→ Work order: Show all lines below holding the string "本ソフトウェア".

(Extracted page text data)
-- -- --

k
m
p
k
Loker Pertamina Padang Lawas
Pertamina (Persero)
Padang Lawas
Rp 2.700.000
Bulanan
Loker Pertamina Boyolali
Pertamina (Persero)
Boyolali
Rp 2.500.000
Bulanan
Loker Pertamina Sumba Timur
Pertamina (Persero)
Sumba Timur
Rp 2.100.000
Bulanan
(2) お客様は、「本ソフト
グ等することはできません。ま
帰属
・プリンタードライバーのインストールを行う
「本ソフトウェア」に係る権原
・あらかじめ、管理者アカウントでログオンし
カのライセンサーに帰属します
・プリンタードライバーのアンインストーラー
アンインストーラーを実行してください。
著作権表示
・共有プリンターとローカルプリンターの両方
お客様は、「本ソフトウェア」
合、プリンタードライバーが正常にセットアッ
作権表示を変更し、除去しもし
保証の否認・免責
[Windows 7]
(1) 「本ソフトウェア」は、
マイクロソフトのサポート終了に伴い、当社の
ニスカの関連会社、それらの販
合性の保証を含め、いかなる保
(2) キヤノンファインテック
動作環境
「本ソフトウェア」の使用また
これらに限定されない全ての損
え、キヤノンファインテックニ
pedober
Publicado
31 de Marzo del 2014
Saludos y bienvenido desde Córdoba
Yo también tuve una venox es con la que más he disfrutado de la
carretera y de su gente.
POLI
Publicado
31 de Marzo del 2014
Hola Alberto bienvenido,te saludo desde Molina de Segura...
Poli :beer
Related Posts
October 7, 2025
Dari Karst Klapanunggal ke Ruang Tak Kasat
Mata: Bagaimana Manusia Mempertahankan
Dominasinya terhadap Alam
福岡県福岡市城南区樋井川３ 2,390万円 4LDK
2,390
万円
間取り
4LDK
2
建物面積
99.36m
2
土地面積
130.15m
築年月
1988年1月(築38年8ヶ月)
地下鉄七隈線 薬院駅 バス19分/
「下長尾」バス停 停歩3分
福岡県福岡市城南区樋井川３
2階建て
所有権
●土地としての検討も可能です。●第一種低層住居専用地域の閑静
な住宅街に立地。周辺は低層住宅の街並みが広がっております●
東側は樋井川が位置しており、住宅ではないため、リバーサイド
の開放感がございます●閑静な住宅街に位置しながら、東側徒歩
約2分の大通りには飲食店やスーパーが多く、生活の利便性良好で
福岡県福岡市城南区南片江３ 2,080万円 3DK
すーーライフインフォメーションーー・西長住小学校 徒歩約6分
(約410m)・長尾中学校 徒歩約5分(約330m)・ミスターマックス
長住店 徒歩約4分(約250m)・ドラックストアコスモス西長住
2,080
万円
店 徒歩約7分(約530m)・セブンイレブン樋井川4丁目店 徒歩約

-- -- --

→ Solution for this exercise:
「本ソフトウェア」に係る権原
お客様は、「本ソフトウェア」
(1) 「本ソフトウェア」は、
「本ソフトウェア」の使用また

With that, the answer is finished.